------ Data listing ------

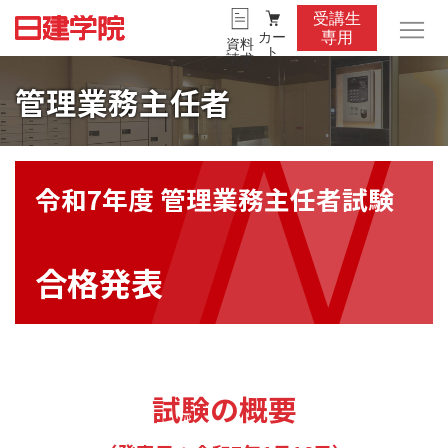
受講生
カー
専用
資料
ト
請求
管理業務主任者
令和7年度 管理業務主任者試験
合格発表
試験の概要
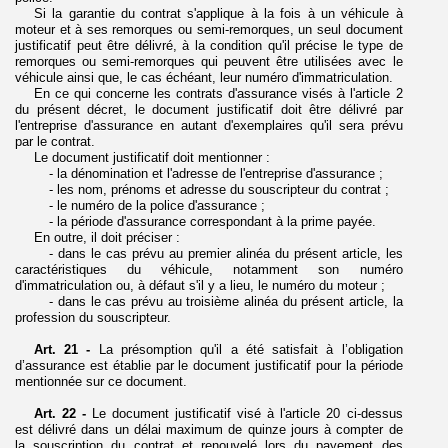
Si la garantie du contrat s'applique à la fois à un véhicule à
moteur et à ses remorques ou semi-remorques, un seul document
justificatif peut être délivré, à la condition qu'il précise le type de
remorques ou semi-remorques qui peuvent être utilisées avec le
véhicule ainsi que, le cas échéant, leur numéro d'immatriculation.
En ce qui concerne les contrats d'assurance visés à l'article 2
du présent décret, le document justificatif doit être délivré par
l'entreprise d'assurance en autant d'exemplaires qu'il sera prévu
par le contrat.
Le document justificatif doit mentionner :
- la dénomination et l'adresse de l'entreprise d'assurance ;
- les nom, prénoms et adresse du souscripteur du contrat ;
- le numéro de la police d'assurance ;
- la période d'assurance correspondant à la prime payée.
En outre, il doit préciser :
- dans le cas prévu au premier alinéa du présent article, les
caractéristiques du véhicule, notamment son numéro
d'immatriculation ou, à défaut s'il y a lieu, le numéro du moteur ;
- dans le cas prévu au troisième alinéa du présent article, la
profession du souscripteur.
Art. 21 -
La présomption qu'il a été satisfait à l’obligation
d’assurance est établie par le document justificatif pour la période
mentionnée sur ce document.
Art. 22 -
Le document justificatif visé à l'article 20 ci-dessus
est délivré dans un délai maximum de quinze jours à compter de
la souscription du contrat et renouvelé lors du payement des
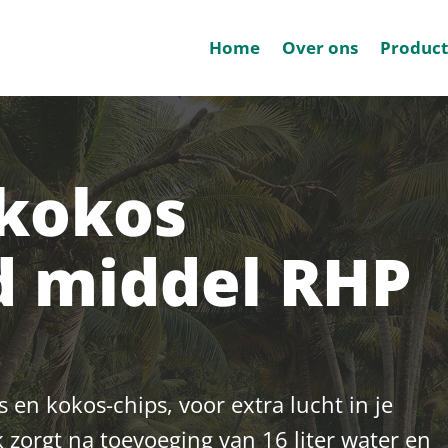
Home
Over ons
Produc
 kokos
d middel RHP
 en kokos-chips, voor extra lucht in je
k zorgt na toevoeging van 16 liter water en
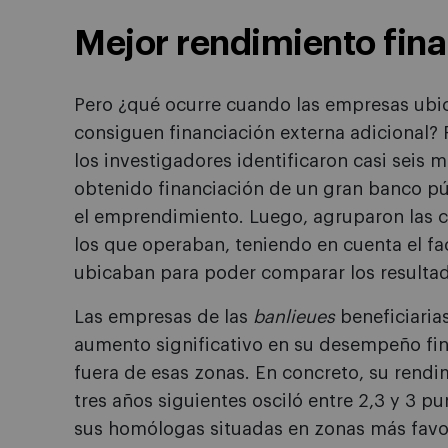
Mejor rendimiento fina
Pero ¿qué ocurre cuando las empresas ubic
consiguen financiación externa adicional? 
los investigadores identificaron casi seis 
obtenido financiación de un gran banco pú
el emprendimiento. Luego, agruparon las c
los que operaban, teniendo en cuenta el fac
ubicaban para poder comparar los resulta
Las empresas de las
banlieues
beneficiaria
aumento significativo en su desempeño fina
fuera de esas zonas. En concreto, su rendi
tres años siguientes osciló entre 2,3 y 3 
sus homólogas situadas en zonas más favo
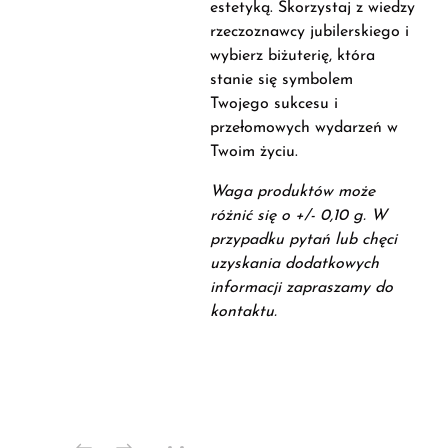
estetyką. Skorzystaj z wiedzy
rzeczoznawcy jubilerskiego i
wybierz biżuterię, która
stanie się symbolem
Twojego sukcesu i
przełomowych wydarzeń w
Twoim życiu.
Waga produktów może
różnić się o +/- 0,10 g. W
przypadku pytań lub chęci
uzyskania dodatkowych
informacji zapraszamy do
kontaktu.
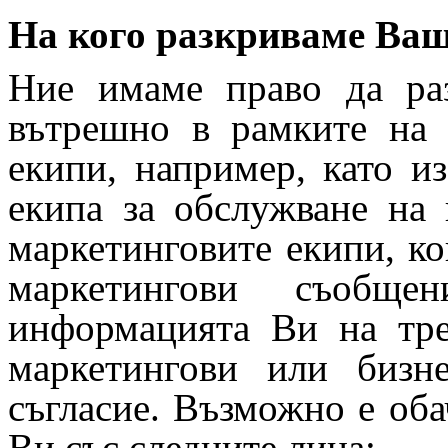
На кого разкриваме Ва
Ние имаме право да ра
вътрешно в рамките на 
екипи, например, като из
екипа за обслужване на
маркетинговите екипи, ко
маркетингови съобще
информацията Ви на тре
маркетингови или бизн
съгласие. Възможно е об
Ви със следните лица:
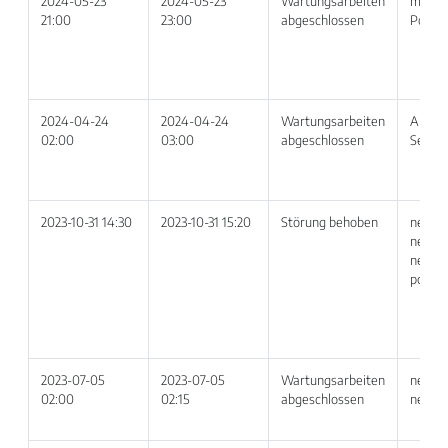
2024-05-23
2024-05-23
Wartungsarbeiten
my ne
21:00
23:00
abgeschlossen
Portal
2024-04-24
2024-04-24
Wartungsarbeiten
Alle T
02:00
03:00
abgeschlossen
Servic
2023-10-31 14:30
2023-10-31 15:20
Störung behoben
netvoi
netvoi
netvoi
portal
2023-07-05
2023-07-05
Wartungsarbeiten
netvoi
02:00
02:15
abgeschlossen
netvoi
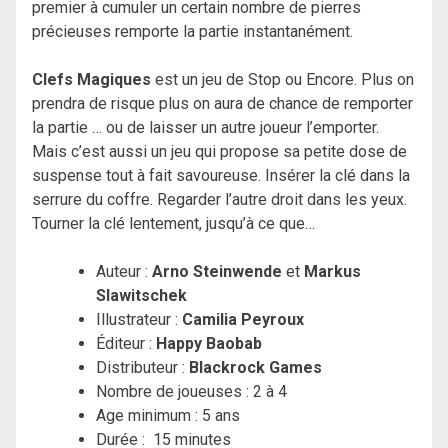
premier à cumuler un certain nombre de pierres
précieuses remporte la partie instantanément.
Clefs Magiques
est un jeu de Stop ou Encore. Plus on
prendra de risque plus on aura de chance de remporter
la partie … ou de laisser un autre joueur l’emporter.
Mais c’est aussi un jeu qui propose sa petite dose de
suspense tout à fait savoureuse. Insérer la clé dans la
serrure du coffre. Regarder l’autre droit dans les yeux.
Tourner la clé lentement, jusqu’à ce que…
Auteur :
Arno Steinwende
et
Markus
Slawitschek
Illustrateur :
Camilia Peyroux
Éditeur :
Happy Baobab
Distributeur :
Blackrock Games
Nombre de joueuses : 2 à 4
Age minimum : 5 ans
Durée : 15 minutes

------

• What to work on
Give a count of the lines above that include the word "autre", and add nothing to it.

• Response to this task
2